OBS Studio Scale Filtering Guide
When resizing video sources in OBS Studio, the Scale Filtering option determines how the software recalculates pixels to maintain image clarity. This article explains how Scale Filtering affects your source quality, breaks down the different filtering algorithms available—such as Point, Bilinear, Bicubic, and Lanczos—and helps you choose the best setting for your streaming or recording setup.
What is Scale Filtering?
Scale Filtering in OBS Studio is the rendering method used when you scale a source (like a webcam, game capture, or image) away from its native resolution. If you stretch a 1080p source to fit a 4K canvas, or shrink a 1080p webcam to fit into a small corner of your screen, OBS must add or remove pixels. Scale Filtering dictates the mathematical algorithm used to perform this adjustment, directly impacting both visual sharpness and system performance.

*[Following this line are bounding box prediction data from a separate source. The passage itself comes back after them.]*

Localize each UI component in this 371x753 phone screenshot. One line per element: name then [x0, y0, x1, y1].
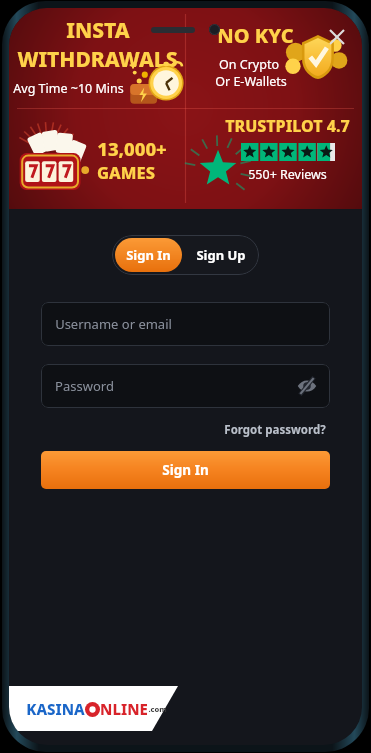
button[interactable]: Sign In	[41, 451, 330, 489]
staticText: INSTA	[66, 16, 130, 45]
button[interactable]: Password	[41, 364, 330, 408]
staticText: GAMES	[97, 161, 155, 183]
button[interactable]: Sign In	[115, 238, 182, 272]
staticText: WITHDRAWALS	[17, 45, 178, 74]
staticText: Or E-Wallets	[215, 73, 287, 90]
button[interactable]: Forgot password?	[220, 418, 330, 442]
button[interactable]: KASINA	[9, 686, 204, 731]
staticText: Username or email	[55, 315, 172, 333]
staticText: Sign Up	[196, 246, 246, 264]
staticText: KASINA	[26, 699, 85, 719]
staticText: On Crypto	[219, 56, 279, 73]
staticText: Sign In	[162, 461, 209, 479]
staticText: TRUSTPILOT 4.7	[225, 115, 350, 137]
staticText: 13,000+	[97, 136, 167, 161]
staticText: Password	[55, 377, 114, 395]
button[interactable]: Show password	[296, 375, 318, 397]
staticText: NLINE	[100, 699, 148, 719]
staticText: Sign In	[126, 246, 171, 264]
staticText: .com	[148, 704, 167, 714]
staticText: Forgot password?	[224, 422, 326, 438]
button[interactable]: Username or email	[41, 302, 330, 346]
button[interactable]: Sign Up	[185, 238, 256, 272]
staticText: NO KYC	[217, 22, 294, 49]
staticText: Avg Time ~10 Mins	[13, 80, 124, 97]
button[interactable]: Close	[322, 22, 352, 52]
staticText: 550+ Reviews	[248, 166, 327, 183]
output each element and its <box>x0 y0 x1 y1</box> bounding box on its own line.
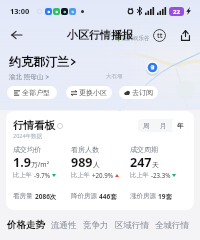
staticText: 降价房源 <box>71 192 97 200</box>
staticText: 涨价房源 <box>130 192 156 200</box>
staticText: 比上年 <box>13 171 32 179</box>
staticText: 重庆欢乐谷 <box>122 35 150 42</box>
staticText: 行情看板 <box>13 119 55 132</box>
button[interactable]: 月 <box>155 119 172 132</box>
button[interactable]: 年 <box>172 119 189 132</box>
button[interactable]: 约克郡汀兰 <box>9 54 76 69</box>
staticText: 比上年 <box>130 171 149 179</box>
staticText: 2086次 <box>35 192 57 201</box>
staticText: 人 <box>93 160 100 169</box>
staticText: 比上年 <box>71 171 90 179</box>
staticText: 去订阅 <box>132 88 153 97</box>
staticText: 看房量 <box>13 192 33 200</box>
button[interactable]: 更换小区 <box>71 86 107 99</box>
staticText: -23.3% <box>151 171 171 179</box>
staticText: 渝北 照母山 <box>9 72 44 81</box>
staticText: +20.9% <box>92 171 114 179</box>
staticText: 大石堰 <box>106 73 123 80</box>
staticText: 19套 <box>158 192 172 201</box>
button[interactable]: 全部户型 <box>14 86 50 99</box>
staticText: 更换小区 <box>79 88 107 97</box>
staticText: 约克郡汀兰 <box>9 54 69 69</box>
staticText: 月 <box>160 122 167 130</box>
staticText: 成交均价 <box>13 145 41 154</box>
button[interactable]: 价格走势 <box>7 219 45 231</box>
staticText: 全部户型 <box>22 88 50 97</box>
button[interactable]: Brand <box>153 29 166 42</box>
button[interactable]: 区域行情 <box>115 220 149 231</box>
staticText: 年 <box>177 122 184 130</box>
button[interactable]: 竞争力 <box>83 220 109 231</box>
button[interactable]: 去订阅 <box>124 86 153 99</box>
staticText: 446套 <box>99 192 117 201</box>
button[interactable]: 全城行情 <box>155 220 189 231</box>
button[interactable]: Share <box>177 27 193 43</box>
button[interactable]: 渝北 照母山 <box>9 72 49 81</box>
staticText: 万/m² <box>31 160 50 169</box>
staticText: 周 <box>143 122 150 130</box>
staticText: 看房人数 <box>71 145 99 154</box>
button[interactable]: 流通性 <box>51 220 77 231</box>
staticText: 天 <box>152 160 159 169</box>
staticText: tt <box>157 31 163 40</box>
staticText: 13:00 <box>10 6 30 16</box>
staticText: 22 <box>173 8 180 16</box>
staticText: 小区行情播报 <box>67 28 133 42</box>
staticText: -9.7% <box>34 171 51 179</box>
staticText: 989 <box>71 154 93 171</box>
button[interactable]: 周 <box>138 119 155 132</box>
staticText: 1.9 <box>13 154 31 171</box>
staticText: 247 <box>130 154 152 171</box>
staticText: 成交周期 <box>130 145 158 154</box>
button[interactable]: Back <box>6 25 26 45</box>
staticText: 2024年数据 <box>13 132 43 140</box>
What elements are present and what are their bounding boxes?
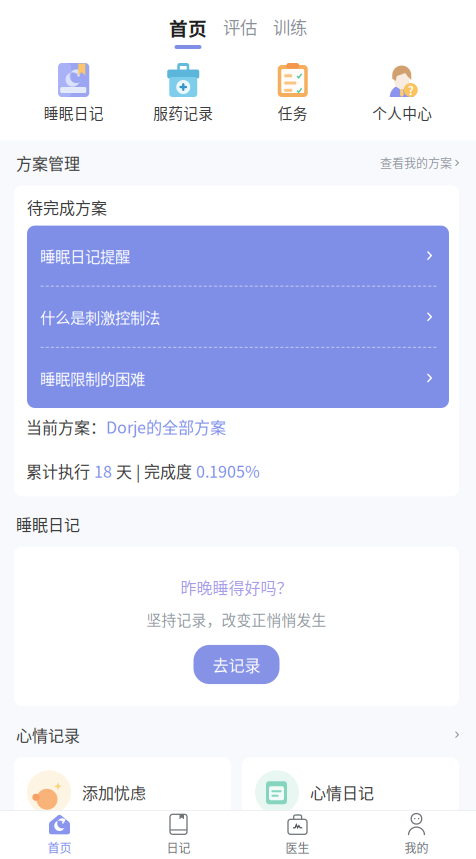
staticText: 当前方案： bbox=[26, 415, 106, 438]
staticText: 个人中心 bbox=[372, 102, 432, 123]
staticText: 0.1905% bbox=[196, 459, 260, 482]
staticText: 心情日记 bbox=[310, 781, 374, 804]
button[interactable]: 去记录 bbox=[194, 645, 280, 684]
staticText: 日记 bbox=[166, 839, 190, 856]
button[interactable]: 心情日记 bbox=[242, 757, 459, 827]
staticText: 坚持记录，改变正悄悄发生 bbox=[146, 609, 326, 630]
staticText: 睡眠日记 bbox=[16, 512, 80, 536]
button[interactable]: 首页 bbox=[0, 814, 119, 856]
staticText: 睡眠日记提醒 bbox=[40, 244, 130, 267]
staticText: 心情记录 bbox=[16, 723, 80, 746]
button[interactable]: 任务 bbox=[238, 63, 348, 123]
staticText: 方案管理 bbox=[16, 151, 80, 174]
staticText: 查看我的方案 bbox=[380, 154, 452, 172]
staticText: 睡眠限制的困难 bbox=[40, 367, 145, 389]
staticText: 训练 bbox=[273, 14, 307, 39]
button[interactable]: 我的 bbox=[357, 814, 476, 856]
staticText: 什么是刺激控制法 bbox=[40, 306, 160, 328]
button[interactable]: 睡眠日记 bbox=[19, 63, 128, 123]
button[interactable]: 日记 bbox=[119, 814, 238, 856]
button[interactable]: 睡眠日记提醒 bbox=[27, 226, 449, 286]
staticText: 去记录 bbox=[212, 653, 260, 676]
staticText: 累计执行 bbox=[26, 459, 94, 482]
staticText: 服药记录 bbox=[153, 102, 213, 123]
staticText: 昨晚睡得好吗？ bbox=[180, 576, 292, 599]
button[interactable]: 睡眠限制的困难 bbox=[27, 348, 449, 408]
button[interactable]: 训练 bbox=[273, 14, 307, 39]
staticText: 天 | 完成度 bbox=[112, 459, 196, 482]
staticText: Dorje的全部方案 bbox=[106, 415, 226, 438]
staticText: 首页 bbox=[169, 14, 207, 41]
staticText: 首页 bbox=[48, 839, 72, 856]
staticText: 我的 bbox=[404, 839, 428, 856]
button[interactable]: 评估 bbox=[223, 14, 257, 39]
staticText: ? bbox=[408, 81, 414, 99]
staticText: 睡眠日记 bbox=[44, 102, 104, 123]
staticText: 待完成方案 bbox=[27, 195, 107, 219]
staticText: 任务 bbox=[278, 102, 308, 123]
button[interactable]: 添加忧虑 bbox=[14, 757, 231, 827]
button[interactable]: 首页 bbox=[169, 14, 207, 49]
button[interactable]: 服药记录 bbox=[128, 63, 238, 123]
button[interactable]: 什么是刺激控制法 bbox=[27, 287, 449, 347]
staticText: 18 bbox=[94, 459, 112, 482]
button[interactable]: 查看我的方案 bbox=[380, 154, 459, 172]
staticText: 评估 bbox=[223, 14, 257, 39]
button[interactable]: ? bbox=[348, 63, 457, 123]
button[interactable]: 心情记录 bbox=[0, 706, 476, 757]
button[interactable]: 医生 bbox=[238, 814, 357, 856]
staticText: 医生 bbox=[286, 839, 310, 856]
staticText: 添加忧虑 bbox=[82, 781, 146, 804]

By default, OBS applies a basic scaling method, but you can manually change this by right-clicking any source, navigating to Scale Filtering, and selecting one of the options.
The Scale Filtering Options and Their Quality Impact
1. Point (Nearest Neighbor)
- How it works: This method simply duplicates or deletes pixels to match the new size without blending them.
- Quality Impact: It produces a blocky, pixelated look. While it is terrible for high-definition video, webcams, or text, it is the absolute best option for retro games (like 8-bit or 16-bit titles) because it preserves the sharp, clean edges of pixel art without blurring them.
- Performance: Extremely low resource usage.
2. Bilinear
- How it works: This algorithm averages the colors of neighboring pixels to smooth out the transition.
- Quality Impact: Bilinear filtering results in a softer, slightly blurry image. It is particularly noticeable when scaling down high-resolution sources, as details like small text can become hard to read.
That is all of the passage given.